Not only can we reap the benefits of reduced risk of disease in the long-term, but we can take advantage of the digestive benefits fibre brings to our everyday life!

One of the key functions of fibre is regular and healthy bowel movements. By getting enough fibre in your diet, you are preventing the passing of hard, stubborn stools as insoluble fibre functions to prevent constipation. This type of fibre allows our waste to become bulky and soft, making it pass through our bowels much quicker and much easier to pass. Soluble fibre and resistant starch also support our gut microbiota by providing a food source to the beneficial bacteria that live there. These friendly bacteria have a huge role in digesting and absorbing nutrients from foods, so we must protect and nourish our microbiota. A healthy gut microbiota contains trillions of bacteria with a lower diversity associated with obesity. Eating enough fibre can also aid weight loss.
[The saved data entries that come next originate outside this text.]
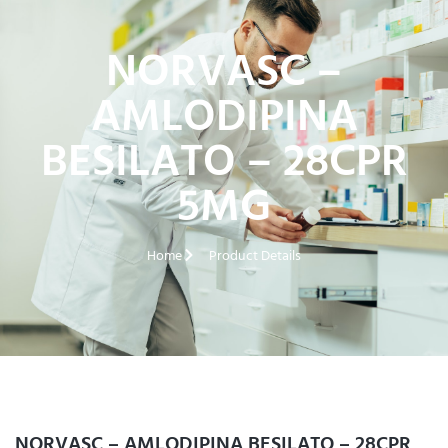
NORVASC –
AMLODIPINA
BESILATO – 28CPR
5MG
Home
Product Details
NORVASC – AMLODIPINA BESILATO – 28CPR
By slowing the movement of food from the stomach to the small intestine, fibre helps us to feel fuller for longer, reducing the likelihood of overeating or snacking throughout the day. This slowed rate of digestion also protects us from absorbing glucose too fast and increasing our blood glucose levels.


What foods contain fibre and how can I include fibre in my diet?
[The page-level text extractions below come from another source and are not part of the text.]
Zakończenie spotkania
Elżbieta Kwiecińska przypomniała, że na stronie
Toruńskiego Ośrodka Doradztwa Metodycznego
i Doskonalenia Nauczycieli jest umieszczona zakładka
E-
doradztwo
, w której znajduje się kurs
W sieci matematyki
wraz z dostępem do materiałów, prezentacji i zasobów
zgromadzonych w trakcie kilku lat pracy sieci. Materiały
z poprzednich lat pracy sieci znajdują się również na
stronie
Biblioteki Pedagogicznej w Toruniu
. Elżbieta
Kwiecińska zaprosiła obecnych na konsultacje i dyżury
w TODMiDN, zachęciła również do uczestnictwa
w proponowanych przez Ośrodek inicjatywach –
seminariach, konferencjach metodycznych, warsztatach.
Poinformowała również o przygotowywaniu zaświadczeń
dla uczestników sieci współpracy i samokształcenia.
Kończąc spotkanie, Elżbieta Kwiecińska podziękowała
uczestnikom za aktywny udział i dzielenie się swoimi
Thankfully, fibre-rich foods are often great micronutrient sources and so come in a variety of colours, textures and flavours! This makes it much easier for us to include them in our meals and contributes to getting more fruit and vegetables in our diet. Fibre can be mostly found in fruits, vegetables, cereals, nuts and grains; key carbohydrates which should be making up a large proportion of our diets on a daily basis.

Guidelines recommend adults to consume 30g of fibre a day, but on average we consume a lot less than this, between 12-18g. We need to make conscious efforts to include more fibre in our diet in order to reap the many benefits.

Tips for getting more fibre in your diet:

· Eat a high fibre, wholegrain breakfast cereal or porridge with added fresh fruit and nuts

· Leave the skin on fruits and vegetables before cooking or eating

· Eat more wholemeal, wholegrain and whole-wheat carbohydrates such as brown bread and pasta

· Include vegetables in as many meals as possible (fresh or frozen)

· Snack on fresh fruit (with skins)

Even when we know we should consume 30g of fibre a day, it can be hard to know what this looks like! Here are some high fibre meal and snack ideas and their fibre content to give you an idea:

• 2 Weetabix biscuits, milk, sliced banana and a handful of blackberries – around 7.4g

• Baked potato (with skin) and half a tin of baked beans – about 12g of fibre

• An apple/banana – 1.2/1.4g

• Handful of unsalted almonds – up to 3g


Food preparation, cooking and storage has an impact on the fibre content of foods, so make sure to become savvy when reading food labels to know what you’re really eating!





Finally, when increasing your fibre intake, it’s important to remember two things:


1. Increase your fibre intake gradually to avoid bloating, constipation or excess gas production and

2. To drink plenty of fluids! Insoluble fibre can only absorb water that is there and will remain hard and difficult to pass without it.